Producer: Alan Thicke

Broadcast History:

Syndication only

Produced from 1977-1978 (125 episodes)

Released in July 1977


Barth Gimble..... Martin Mull

Jerry Hubbard..... Fred Willard

Happy Kyne..... Frank DeVol

Garth Gimble, Sr. ..... Robert B. Williams

Verne Taylor..... Verne Rowe

Virgil Sims..... Jim Varney

Aunt Edity..... Irma Seigel

Linda Barry..... Barrie Youngfellow

Tony Roletti..... Bill Kirchenbauer


Introduced as the summer replacement for Mary Hartman, Mary Hartman, this was one of the most talked about programs of 1977. In it, denizens of Fernwood, Ohio (Mary’s hometown), mounted a talk show on local station WZAZ-TV, Channel 6, down on Acacia Street. It did look like an ordinary talk show, with desk and couch, slick, smiling host and eager sidekick, and guests like a piano player, an insufferable child dancer, and a couple who had lost their son to a religious cult. But the pianist was rolled out in an iron lung, and proceeded to play a Mozart sonata upside down and backwards while the Shirley Temple look-alike tap-danced alongside; the son, whom the parents complained had been programmed to keep "falling on his knees and mumbling in a foreign tongue," and who always dressed in black and kept "leading cockamamie parades down church aisles," turned out to be a Catholic Priest.

Fernwood 2-Night was a wild, and some said patently offensive, parody on TV talk shows. The host, Barth Gimble, was natty and egotistical, his sidekick, Jerry Hubbard, a fatuous idiot (“Any comparison to Johnny Carson and Ed McMahon is, of course, purely intentional,” smirked Time magazine). Martin Mull had previously appeared on Mary Hartman, Mary Hartman as Garth Gimble, a wife beater who eventually impaled himself on an aluminum Christmas tree in the closet. Barth was presented here as his twin brother, and there were occasional visits by their father, Garth Sr. The guests were parodies of every mind-numbing act that ever paraded across the Carson/Douglas/Griffin shows, from Vietnamese refugee, Mian Co Tiam, who had written a patriotic book titled Yankee Doodle Gook, to a housewife who was campaigning to have her late Aunt Dora made a saint because she made "remarkable raisin bread," to a Jewish man named Morton Rose who had been caught speeding through all-WASP Fernwood. He was brought on because Barth was sure many of the local viewers had never seen "a person of the Jewish persuasion." "What tribe are you from?" asked Hubbard. "I'm originally from Toledo," responded the guest eagerly. Then they opened the phone lines for a "Talk-to-a-Jew" call-in segment, in which one woman wanted to know, “When is Barbra Streisand’s next movie coming out?”

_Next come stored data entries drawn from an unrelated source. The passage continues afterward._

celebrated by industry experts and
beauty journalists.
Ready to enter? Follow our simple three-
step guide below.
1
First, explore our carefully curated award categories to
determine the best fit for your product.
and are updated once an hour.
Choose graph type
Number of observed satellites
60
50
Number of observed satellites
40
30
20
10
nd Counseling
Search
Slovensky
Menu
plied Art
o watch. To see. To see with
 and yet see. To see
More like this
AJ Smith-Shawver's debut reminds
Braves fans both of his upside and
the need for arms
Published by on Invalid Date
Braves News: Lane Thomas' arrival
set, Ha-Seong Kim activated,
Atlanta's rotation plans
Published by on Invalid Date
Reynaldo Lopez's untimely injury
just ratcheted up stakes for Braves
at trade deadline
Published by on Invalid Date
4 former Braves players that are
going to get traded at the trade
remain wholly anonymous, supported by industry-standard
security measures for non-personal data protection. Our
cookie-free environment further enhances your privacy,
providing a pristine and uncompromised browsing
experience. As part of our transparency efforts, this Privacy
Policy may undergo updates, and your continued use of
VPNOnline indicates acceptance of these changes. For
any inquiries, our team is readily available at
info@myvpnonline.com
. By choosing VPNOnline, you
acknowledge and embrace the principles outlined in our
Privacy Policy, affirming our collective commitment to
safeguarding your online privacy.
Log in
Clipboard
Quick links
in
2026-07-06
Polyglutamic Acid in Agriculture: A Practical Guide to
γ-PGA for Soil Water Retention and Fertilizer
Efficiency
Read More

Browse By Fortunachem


The writers of Fernwood 2-Night spared no one. "We will offend the sensitivities of a number of Americans, for which we apologize out front," admitted producer Alan Thicke. "But we're not being discriminating in our satire," he added cheerfully, "we're offending everybody, regardless of race, creed, color or income level." A few jokes, though very few, were off-limits. A line about the recent suicide of Freddie Prinze was deleted; as was a skit about two brothers fighting over whether to pull the plug on their comatose mother. (“Now,” interjected Gimble, “is it Mom or the money you want?”)

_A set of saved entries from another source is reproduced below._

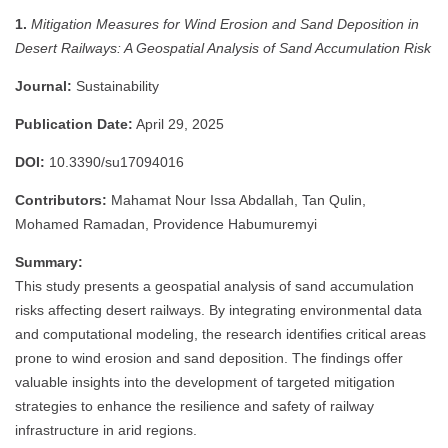
1.
Mitigation Measures for Wind Erosion and Sand Deposition in
Desert Railways: A Geospatial Analysis of Sand Accumulation Risk
Journal:
Sustainability
Publication Date:
April 29, 2025
DOI:
10.3390/su17094016
Contributors:
Mahamat Nour Issa Abdallah, Tan Qulin,
Mohamed Ramadan, Providence Habumuremyi
Summary:
This study presents a geospatial analysis of sand accumulation
risks affecting desert railways.
By integrating environmental data
and computational modeling, the research identifies critical areas
prone to wind erosion and sand deposition.
The findings offer
valuable insights into the development of targeted mitigation
strategies to enhance the resilience and safety of railway
infrastructure in arid regions.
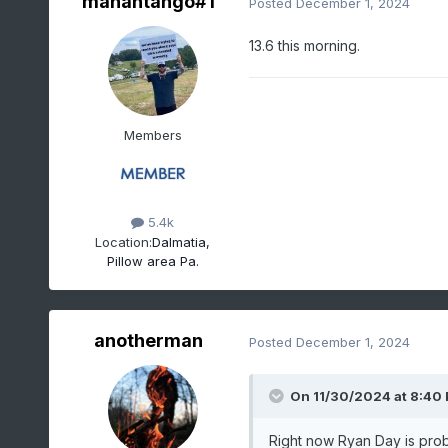
mahantango#1
Posted
December 1, 2024
13.6 this morning.
Members
5.4k
Location:
Dalmatia,
Pillow area Pa.
anotherman
Posted
December 1, 2024
On 11/30/2024 at 8:40
Right now Ryan Day is prob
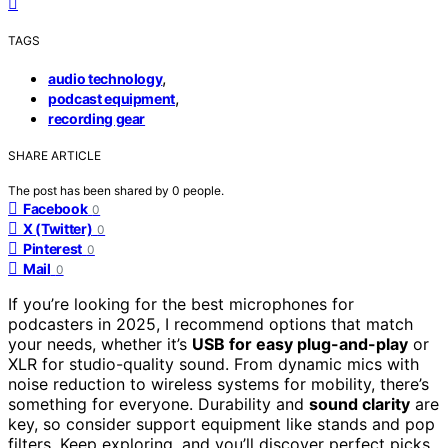
TAGS
,
audio technology
,
podcast equipment
recording gear
SHARE ARTICLE
The post has been shared by
0
people.
Facebook
0
X (Twitter)
0
Pinterest
0
Mail
0
If you’re looking for the best microphones for
podcasters in 2025, I recommend options that match
your needs, whether it’s
USB for easy plug-and-play
or
XLR for studio-quality sound. From dynamic mics with
noise reduction to wireless systems for mobility, there’s
something for everyone. Durability and
sound clarity
are
key, so consider support equipment like stands and pop
filters. Keep exploring, and you’ll discover perfect picks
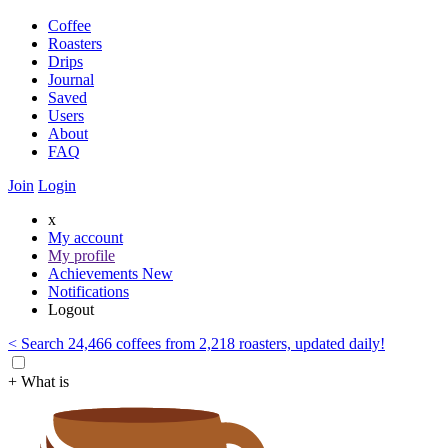
Coffee
Roasters
Drips
Journal
Saved
Users
About
FAQ
Join
Login
x
My account
My profile
Achievements
New
Notifications
Logout
< Search 24,466 coffees from 2,218 roasters, updated daily!
+ What is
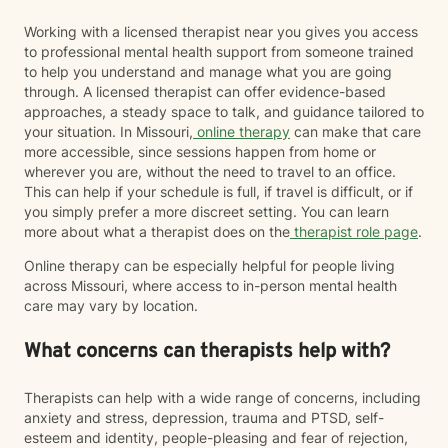
Working with a licensed therapist near you gives you access
to professional mental health support from someone trained
to help you understand and manage what you are going
through. A licensed therapist can offer evidence-based
approaches, a steady space to talk, and guidance tailored to
your situation. In Missouri,
online therapy
can make that care
more accessible, since sessions happen from home or
wherever you are, without the need to travel to an office.
This can help if your schedule is full, if travel is difficult, or if
you simply prefer a more discreet setting. You can learn
more about what a therapist does on the
therapist role page
.
Online therapy can be especially helpful for people living
across Missouri, where access to in-person mental health
care may vary by location.
What concerns can therapists help with?
Therapists can help with a wide range of concerns, including
anxiety and stress, depression, trauma and PTSD, self-
esteem and identity, people-pleasing and fear of rejection,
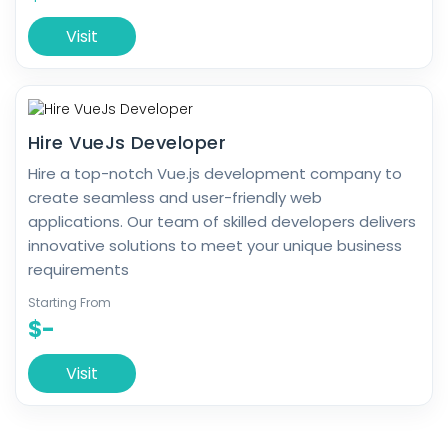
Visit
Hire VueJs Developer
Hire a top-notch Vue.js development company to
create seamless and user-friendly web
applications. Our team of skilled developers delivers
innovative solutions to meet your unique business
requirements
Starting From
$-
Visit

Other guests included Linda Barry, owner of the Fernwood Nudist Colony, mechanic Virgil Sims, Barth's aunt Edity, a couple discussing the La Fromage method of childbirth, the founder of the Church of the Divine Lemonade, and the Salvation Army Singers performing "Da Do Ron Ron." Happy Kyne led the ragged, four-piece studio band, the Mirth Makers, when not touting his franchised dental service.

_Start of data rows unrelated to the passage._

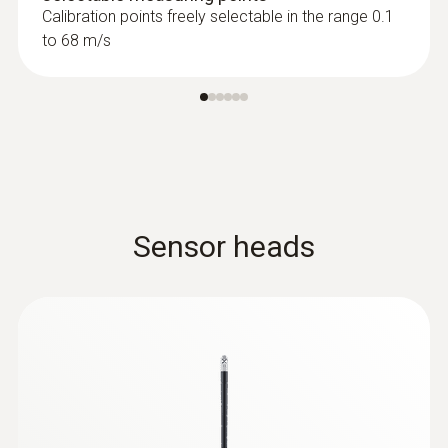
Calibration points freely selectable in the range 0.1
to 68 m/s
Sensor heads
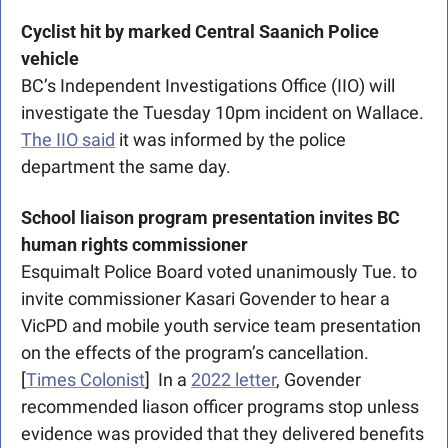
Cyclist hit by marked Central Saanich Police 
vehicle
BC’s Independent Investigations Office (IIO) will 
investigate the Tuesday 10pm incident on Wallace. 
The IIO said
 it was informed by the police 
department the same day. 
School liaison program presentation invites BC 
human rights commissioner
Esquimalt Police Board voted unanimously Tue. to 
invite commissioner Kasari Govender to hear a 
VicPD and mobile youth service team presentation 
on the effects of the program’s cancellation. 
[
Times Colonist
]  In a 
2022 letter
, Govender 
recommended liason officer programs stop unless 
evidence was provided that they delivered benefits 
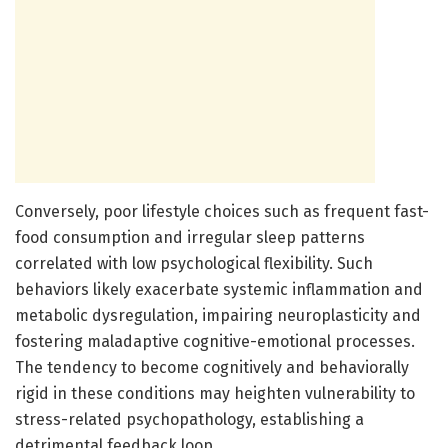
Conversely, poor lifestyle choices such as frequent fast-
food consumption and irregular sleep patterns
correlated with low psychological flexibility. Such
behaviors likely exacerbate systemic inflammation and
metabolic dysregulation, impairing neuroplasticity and
fostering maladaptive cognitive-emotional processes.
The tendency to become cognitively and behaviorally
rigid in these conditions may heighten vulnerability to
stress-related psychopathology, establishing a
detrimental feedback loop.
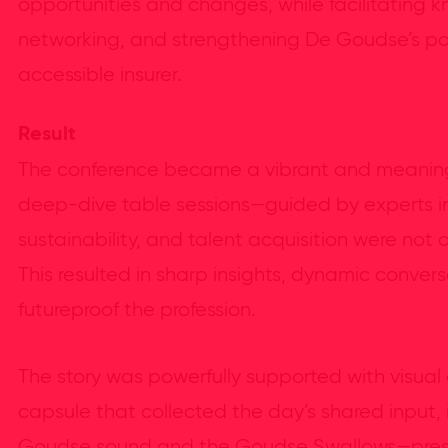
opportunities and changes, while facilitating 
networking, and strengthening De Goudse’s po
accessible insurer.
Result
The conference became a vibrant and meaningf
deep-dive table sessions—guided by experts in
sustainability, and talent acquisition were not 
This resulted in sharp insights, dynamic conver
futureproof the profession.
The story was powerfully supported with visual
capsule that collected the day’s shared input,
Goudse sound and the Goudse Swallows—pres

Although this bizarre program was only marginally successful in its summer of 1977 run, Norman Lear brought it back in April 1978 as America 2-Night. Barth and Jerry had moved to Alta Coma, California, “the unfinished furniture capital of the world,” and hoped to boost the show with appearances by major Hollywood stars. (Many did appear, playing parodies of themselves, including Charlton Heston, Robin Williams, George Gobel, Elke Sommer, and Gary Burghoff.) The new series got off to a grand start with a week-long buildup for "Electrocution Night '78" in which a convict was to be executed on stage while his wife lined up book, movie and T-shirt deals. Viewers had a chance to participate by entering an "I would like to throw the switch because..." contest.